Dataset items:

▼

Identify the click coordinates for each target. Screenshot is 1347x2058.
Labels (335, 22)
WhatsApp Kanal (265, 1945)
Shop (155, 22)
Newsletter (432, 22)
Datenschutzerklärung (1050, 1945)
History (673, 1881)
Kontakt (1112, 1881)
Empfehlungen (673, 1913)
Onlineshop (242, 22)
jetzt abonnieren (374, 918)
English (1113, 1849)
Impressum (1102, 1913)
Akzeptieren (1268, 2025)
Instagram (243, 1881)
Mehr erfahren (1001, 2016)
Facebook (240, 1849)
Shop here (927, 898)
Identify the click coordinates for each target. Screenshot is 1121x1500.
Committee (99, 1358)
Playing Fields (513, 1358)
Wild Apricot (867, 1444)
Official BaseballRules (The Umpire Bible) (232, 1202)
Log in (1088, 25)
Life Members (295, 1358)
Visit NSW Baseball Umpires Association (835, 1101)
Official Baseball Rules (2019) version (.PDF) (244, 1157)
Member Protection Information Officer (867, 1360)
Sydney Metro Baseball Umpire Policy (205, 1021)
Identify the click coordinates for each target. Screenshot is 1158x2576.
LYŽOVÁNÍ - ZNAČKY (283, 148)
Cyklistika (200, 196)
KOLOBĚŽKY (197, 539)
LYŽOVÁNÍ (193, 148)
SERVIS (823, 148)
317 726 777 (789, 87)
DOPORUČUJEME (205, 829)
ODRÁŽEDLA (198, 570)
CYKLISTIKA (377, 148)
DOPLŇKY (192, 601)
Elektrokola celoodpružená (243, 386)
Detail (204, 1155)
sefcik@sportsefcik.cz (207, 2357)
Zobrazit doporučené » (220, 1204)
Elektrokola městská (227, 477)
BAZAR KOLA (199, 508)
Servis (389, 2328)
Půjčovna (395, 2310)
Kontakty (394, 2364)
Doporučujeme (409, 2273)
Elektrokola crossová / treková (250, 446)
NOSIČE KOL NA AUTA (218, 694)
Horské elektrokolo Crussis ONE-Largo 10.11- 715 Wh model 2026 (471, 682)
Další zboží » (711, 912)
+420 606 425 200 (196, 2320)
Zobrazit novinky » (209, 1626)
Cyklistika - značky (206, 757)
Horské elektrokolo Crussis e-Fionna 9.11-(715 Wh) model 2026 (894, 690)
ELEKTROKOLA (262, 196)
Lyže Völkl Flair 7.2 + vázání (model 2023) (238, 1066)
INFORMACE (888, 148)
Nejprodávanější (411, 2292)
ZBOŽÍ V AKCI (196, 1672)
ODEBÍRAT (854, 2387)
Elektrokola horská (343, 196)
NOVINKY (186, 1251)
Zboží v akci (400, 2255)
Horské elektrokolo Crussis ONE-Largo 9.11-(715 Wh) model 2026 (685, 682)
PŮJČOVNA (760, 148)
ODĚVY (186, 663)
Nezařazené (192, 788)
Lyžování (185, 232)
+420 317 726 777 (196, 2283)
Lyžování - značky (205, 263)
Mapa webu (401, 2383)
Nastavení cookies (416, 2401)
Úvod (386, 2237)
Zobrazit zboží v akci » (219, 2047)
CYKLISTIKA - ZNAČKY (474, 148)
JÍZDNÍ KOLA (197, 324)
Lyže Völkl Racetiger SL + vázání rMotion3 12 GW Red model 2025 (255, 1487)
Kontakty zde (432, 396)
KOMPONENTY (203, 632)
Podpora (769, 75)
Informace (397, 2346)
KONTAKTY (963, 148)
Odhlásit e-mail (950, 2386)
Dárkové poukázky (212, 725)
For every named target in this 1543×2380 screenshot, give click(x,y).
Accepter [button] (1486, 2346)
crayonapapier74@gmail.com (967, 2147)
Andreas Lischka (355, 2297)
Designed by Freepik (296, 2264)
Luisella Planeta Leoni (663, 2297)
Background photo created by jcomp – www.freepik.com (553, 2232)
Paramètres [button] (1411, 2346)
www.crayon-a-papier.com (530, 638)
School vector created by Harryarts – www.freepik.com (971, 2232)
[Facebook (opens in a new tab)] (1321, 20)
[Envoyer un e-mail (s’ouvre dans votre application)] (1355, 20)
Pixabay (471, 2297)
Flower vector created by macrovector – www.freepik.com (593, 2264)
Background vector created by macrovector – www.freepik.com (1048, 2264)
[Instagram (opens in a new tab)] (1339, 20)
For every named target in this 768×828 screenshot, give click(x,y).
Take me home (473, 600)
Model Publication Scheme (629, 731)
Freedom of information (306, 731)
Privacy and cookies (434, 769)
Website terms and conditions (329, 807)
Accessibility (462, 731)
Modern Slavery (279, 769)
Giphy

▲

Exercise requirements: From the entries, copy out each line containing the word "opens".

Result for this exercise:
[Facebook (opens in a new tab)] (1321, 20)
[Instagram (opens in a new tab)] (1339, 20)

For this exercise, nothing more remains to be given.